**Task details**
Exclude the pictures and retype the entries as written.

**Data extracts**
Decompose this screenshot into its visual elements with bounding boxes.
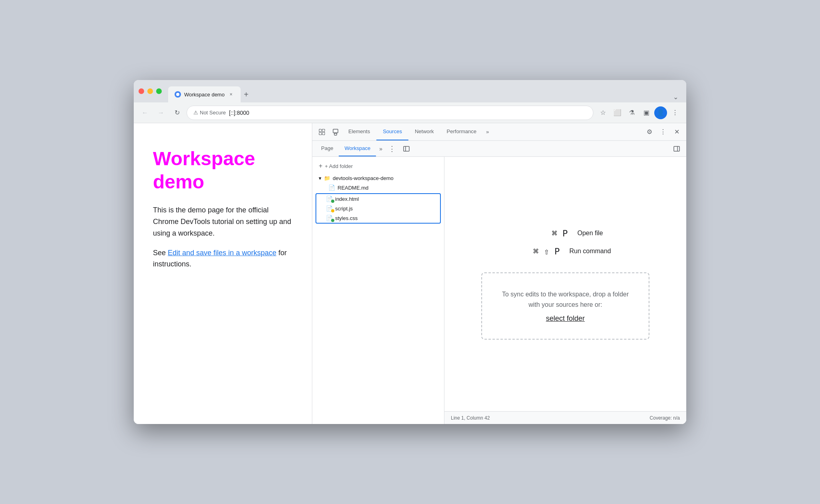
tab-bar: Workspace demo × + ⌄ [168, 80, 681, 102]
cursor-position: Line 1, Column 42 [451, 415, 490, 421]
file-icon-css: 📄 [326, 215, 333, 221]
subtab-menu-button[interactable]: ⋮ [386, 142, 398, 155]
inspect-element-icon[interactable] [316, 126, 328, 138]
subtab-page[interactable]: Page [316, 141, 339, 156]
more-subtabs-button[interactable]: » [376, 146, 386, 152]
link-prefix: See [153, 249, 168, 257]
device-toolbar-icon[interactable] [329, 126, 342, 138]
close-devtools-icon[interactable]: ✕ [670, 126, 683, 138]
tab-network[interactable]: Network [408, 123, 440, 140]
new-tab-button[interactable]: + [241, 87, 252, 102]
security-indicator: ⚠ Not Secure [193, 110, 226, 116]
devtools-topbar: Elements Sources Network Performance » ⚙ [312, 123, 686, 141]
file-group-highlight: 📄 index.html 📄 script.js [316, 193, 441, 224]
traffic-lights [139, 88, 162, 94]
file-item-index[interactable]: 📄 index.html [316, 194, 440, 204]
file-icon-js: 📄 [326, 205, 333, 212]
active-tab[interactable]: Workspace demo × [168, 86, 241, 102]
page-description: This is the demo page for the official C… [153, 204, 293, 239]
shortcut-keys-run: ⌘ ⇧ P [520, 246, 560, 256]
subtab-workspace[interactable]: Workspace [339, 141, 376, 156]
refresh-button[interactable]: ↻ [171, 106, 183, 119]
file-icon-plain: 📄 [328, 184, 335, 191]
menu-icon[interactable]: ⋮ [669, 106, 681, 119]
bookmark-icon[interactable]: ☆ [597, 106, 609, 119]
shortcut-open-file: ⌘ P Open file [528, 228, 603, 238]
file-icon-html: 📄 [326, 196, 333, 202]
svg-rect-1 [319, 129, 322, 132]
forward-button[interactable]: → [155, 106, 167, 119]
shortcut-run-command: ⌘ ⇧ P Run command [520, 246, 611, 256]
status-bar: Line 1, Column 42 Coverage: n/a [444, 411, 686, 424]
collapse-sidebar-button[interactable] [670, 142, 683, 155]
nav-icons: ☆ ⬜ ⚗ ▣ 👤 ⋮ [597, 106, 681, 119]
file-item-readme[interactable]: 📄 README.md [312, 183, 444, 192]
folder-tree: ▾ 📁 devtools-workspace-demo 📄 README.md [312, 172, 444, 226]
drop-zone-text: To sync edits to the workspace, drop a f… [501, 289, 629, 310]
title-bar: Workspace demo × + ⌄ [134, 80, 686, 102]
tab-performance[interactable]: Performance [440, 123, 483, 140]
coverage-status: Coverage: n/a [650, 415, 680, 421]
devtools-left-icons [316, 126, 342, 138]
svg-rect-2 [322, 129, 325, 132]
file-tree-panel: + + Add folder ▾ 📁 devtools-workspace-de… [312, 157, 444, 424]
svg-rect-8 [404, 146, 409, 151]
svg-rect-5 [333, 129, 338, 133]
minimize-button[interactable] [147, 88, 153, 94]
back-button[interactable]: ← [139, 106, 151, 119]
close-button[interactable] [139, 88, 144, 94]
settings-icon[interactable]: ⚙ [643, 126, 656, 138]
split-view-icon[interactable]: ▣ [640, 106, 653, 119]
code-area: ⌘ P Open file ⌘ ⇧ P Run command To sync … [444, 157, 686, 424]
folder-icon: 📁 [324, 175, 330, 181]
devtools-tabs: Elements Sources Network Performance » [342, 123, 643, 140]
profile-button[interactable]: 👤 [654, 106, 667, 119]
address-bar[interactable]: ⚠ Not Secure [::]:8000 [187, 106, 593, 120]
workspace-link[interactable]: Edit and save files in a workspace [168, 249, 276, 257]
shortcut-label-open: Open file [577, 230, 603, 237]
svg-rect-10 [674, 146, 679, 151]
lab-icon[interactable]: ⚗ [625, 106, 638, 119]
chevron-down-icon: ▾ [319, 175, 322, 181]
svg-point-0 [176, 93, 179, 96]
not-secure-label: Not Secure [200, 110, 226, 116]
devtools-body: + + Add folder ▾ 📁 devtools-workspace-de… [312, 157, 686, 424]
shortcut-label-run: Run command [569, 248, 611, 255]
tab-menu-button[interactable]: ⌄ [670, 92, 681, 102]
drop-zone[interactable]: To sync edits to the workspace, drop a f… [481, 272, 649, 340]
folder-item[interactable]: ▾ 📁 devtools-workspace-demo [312, 174, 444, 183]
url-text: [::]:8000 [229, 110, 249, 116]
svg-rect-3 [319, 132, 322, 135]
page-content: Workspace demo This is the demo page for… [134, 123, 312, 424]
shortcut-keys-open: ⌘ P [528, 228, 568, 238]
warning-icon: ⚠ [193, 110, 198, 116]
tab-close-button[interactable]: × [228, 91, 234, 98]
devtools-right-icons: ⚙ ⋮ ✕ [643, 126, 683, 138]
add-folder-button[interactable]: + + Add folder [312, 160, 444, 172]
sidebar-toggle-icon[interactable] [400, 142, 413, 155]
main-content: Workspace demo This is the demo page for… [134, 123, 686, 424]
page-title: Workspace demo [153, 147, 293, 193]
add-icon: + [319, 162, 322, 170]
devtools-panel: Elements Sources Network Performance » ⚙ [312, 123, 686, 424]
tab-favicon [175, 91, 181, 98]
file-item-styles[interactable]: 📄 styles.css [316, 213, 440, 223]
code-main: ⌘ P Open file ⌘ ⇧ P Run command To sync … [444, 157, 686, 411]
tab-title: Workspace demo [184, 92, 225, 98]
tab-elements[interactable]: Elements [342, 123, 376, 140]
more-tabs-button[interactable]: » [483, 123, 492, 140]
page-link-text: See Edit and save files in a workspace f… [153, 247, 293, 270]
extensions-icon[interactable]: ⬜ [611, 106, 624, 119]
maximize-button[interactable] [156, 88, 162, 94]
more-options-icon[interactable]: ⋮ [657, 126, 669, 138]
browser-window: Workspace demo × + ⌄ ← → ↻ ⚠ Not Secure … [134, 80, 686, 424]
file-item-script[interactable]: 📄 script.js [316, 204, 440, 213]
select-folder-link[interactable]: select folder [546, 314, 585, 322]
devtools-subheader: Page Workspace » ⋮ [312, 141, 686, 157]
tab-sources[interactable]: Sources [376, 123, 408, 140]
svg-rect-4 [322, 132, 325, 135]
nav-bar: ← → ↻ ⚠ Not Secure [::]:8000 ☆ ⬜ ⚗ ▣ 👤 ⋮ [134, 102, 686, 123]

**Answer to the exercise**
Decompose this screenshot into its visual elements with bounding boxes.
tab-bar: Workspace demo × + ⌄ [168, 80, 681, 102]
cursor-position: Line 1, Column 42 [451, 415, 490, 421]
file-icon-css: 📄 [326, 215, 333, 221]
subtab-menu-button[interactable]: ⋮ [386, 142, 398, 155]
inspect-element-icon[interactable] [316, 126, 328, 138]
subtab-page[interactable]: Page [316, 141, 339, 156]
more-subtabs-button[interactable]: » [376, 146, 386, 152]
link-prefix: See [153, 249, 168, 257]
device-toolbar-icon[interactable] [329, 126, 342, 138]
close-devtools-icon[interactable]: ✕ [670, 126, 683, 138]
tab-network[interactable]: Network [408, 123, 440, 140]
new-tab-button[interactable]: + [241, 87, 252, 102]
security-indicator: ⚠ Not Secure [193, 110, 226, 116]
devtools-topbar: Elements Sources Network Performance » ⚙ [312, 123, 686, 141]
file-group-highlight: 📄 index.html 📄 script.js [316, 193, 441, 224]
traffic-lights [139, 88, 162, 94]
file-item-index[interactable]: 📄 index.html [316, 194, 440, 204]
file-icon-js: 📄 [326, 205, 333, 212]
active-tab[interactable]: Workspace demo × [168, 86, 241, 102]
page-description: This is the demo page for the official C… [153, 204, 293, 239]
shortcut-keys-run: ⌘ ⇧ P [520, 246, 560, 256]
subtab-workspace[interactable]: Workspace [339, 141, 376, 156]
refresh-button[interactable]: ↻ [171, 106, 183, 119]
file-icon-plain: 📄 [328, 184, 335, 191]
menu-icon[interactable]: ⋮ [669, 106, 681, 119]
bookmark-icon[interactable]: ☆ [597, 106, 609, 119]
shortcut-open-file: ⌘ P Open file [528, 228, 603, 238]
file-icon-html: 📄 [326, 196, 333, 202]
svg-rect-1 [319, 129, 322, 132]
forward-button[interactable]: → [155, 106, 167, 119]
shortcut-run-command: ⌘ ⇧ P Run command [520, 246, 611, 256]
status-bar: Line 1, Column 42 Coverage: n/a [444, 411, 686, 424]
collapse-sidebar-button[interactable] [670, 142, 683, 155]
nav-icons: ☆ ⬜ ⚗ ▣ 👤 ⋮ [597, 106, 681, 119]
file-item-readme[interactable]: 📄 README.md [312, 183, 444, 192]
folder-tree: ▾ 📁 devtools-workspace-demo 📄 README.md [312, 172, 444, 226]
drop-zone-text: To sync edits to the workspace, drop a f… [501, 289, 629, 310]
title-bar: Workspace demo × + ⌄ [134, 80, 686, 102]
tab-performance[interactable]: Performance [440, 123, 483, 140]
coverage-status: Coverage: n/a [650, 415, 680, 421]
devtools-left-icons [316, 126, 342, 138]
svg-rect-2 [322, 129, 325, 132]
file-tree-panel: + + Add folder ▾ 📁 devtools-workspace-de… [312, 157, 444, 424]
svg-rect-8 [404, 146, 409, 151]
svg-rect-5 [333, 129, 338, 133]
minimize-button[interactable] [147, 88, 153, 94]
back-button[interactable]: ← [139, 106, 151, 119]
close-button[interactable] [139, 88, 144, 94]
settings-icon[interactable]: ⚙ [643, 126, 656, 138]
split-view-icon[interactable]: ▣ [640, 106, 653, 119]
code-area: ⌘ P Open file ⌘ ⇧ P Run command To sync … [444, 157, 686, 424]
folder-icon: 📁 [324, 175, 330, 181]
devtools-tabs: Elements Sources Network Performance » [342, 123, 643, 140]
profile-button[interactable]: 👤 [654, 106, 667, 119]
address-bar[interactable]: ⚠ Not Secure [::]:8000 [187, 106, 593, 120]
workspace-link[interactable]: Edit and save files in a workspace [168, 249, 276, 257]
shortcut-label-open: Open file [577, 230, 603, 237]
svg-rect-10 [674, 146, 679, 151]
lab-icon[interactable]: ⚗ [625, 106, 638, 119]
chevron-down-icon: ▾ [319, 175, 322, 181]
svg-point-0 [176, 93, 179, 96]
not-secure-label: Not Secure [200, 110, 226, 116]
devtools-body: + + Add folder ▾ 📁 devtools-workspace-de… [312, 157, 686, 424]
shortcut-label-run: Run command [569, 248, 611, 255]
tab-menu-button[interactable]: ⌄ [670, 92, 681, 102]
drop-zone[interactable]: To sync edits to the workspace, drop a f… [481, 272, 649, 340]
folder-item[interactable]: ▾ 📁 devtools-workspace-demo [312, 174, 444, 183]
url-text: [::]:8000 [229, 110, 249, 116]
svg-rect-3 [319, 132, 322, 135]
page-content: Workspace demo This is the demo page for… [134, 123, 312, 424]
shortcut-keys-open: ⌘ P [528, 228, 568, 238]
warning-icon: ⚠ [193, 110, 198, 116]
tab-close-button[interactable]: × [228, 91, 234, 98]
devtools-right-icons: ⚙ ⋮ ✕ [643, 126, 683, 138]
add-folder-button[interactable]: + + Add folder [312, 160, 444, 172]
sidebar-toggle-icon[interactable] [400, 142, 413, 155]
main-content: Workspace demo This is the demo page for… [134, 123, 686, 424]
page-title: Workspace demo [153, 147, 293, 193]
add-icon: + [319, 162, 322, 170]
devtools-panel: Elements Sources Network Performance » ⚙ [312, 123, 686, 424]
tab-favicon [175, 91, 181, 98]
file-item-styles[interactable]: 📄 styles.css [316, 213, 440, 223]
code-main: ⌘ P Open file ⌘ ⇧ P Run command To sync … [444, 157, 686, 411]
tab-title: Workspace demo [184, 92, 225, 98]
tab-elements[interactable]: Elements [342, 123, 376, 140]
more-tabs-button[interactable]: » [483, 123, 492, 140]
page-link-text: See Edit and save files in a workspace f… [153, 247, 293, 270]
extensions-icon[interactable]: ⬜ [611, 106, 624, 119]
maximize-button[interactable] [156, 88, 162, 94]
more-options-icon[interactable]: ⋮ [657, 126, 669, 138]
browser-window: Workspace demo × + ⌄ ← → ↻ ⚠ Not Secure … [134, 80, 686, 424]
file-item-script[interactable]: 📄 script.js [316, 204, 440, 213]
select-folder-link[interactable]: select folder [546, 314, 585, 322]
devtools-subheader: Page Workspace » ⋮ [312, 141, 686, 157]
tab-sources[interactable]: Sources [376, 123, 408, 140]
svg-rect-4 [322, 132, 325, 135]
nav-bar: ← → ↻ ⚠ Not Secure [::]:8000 ☆ ⬜ ⚗ ▣ 👤 ⋮ [134, 102, 686, 123]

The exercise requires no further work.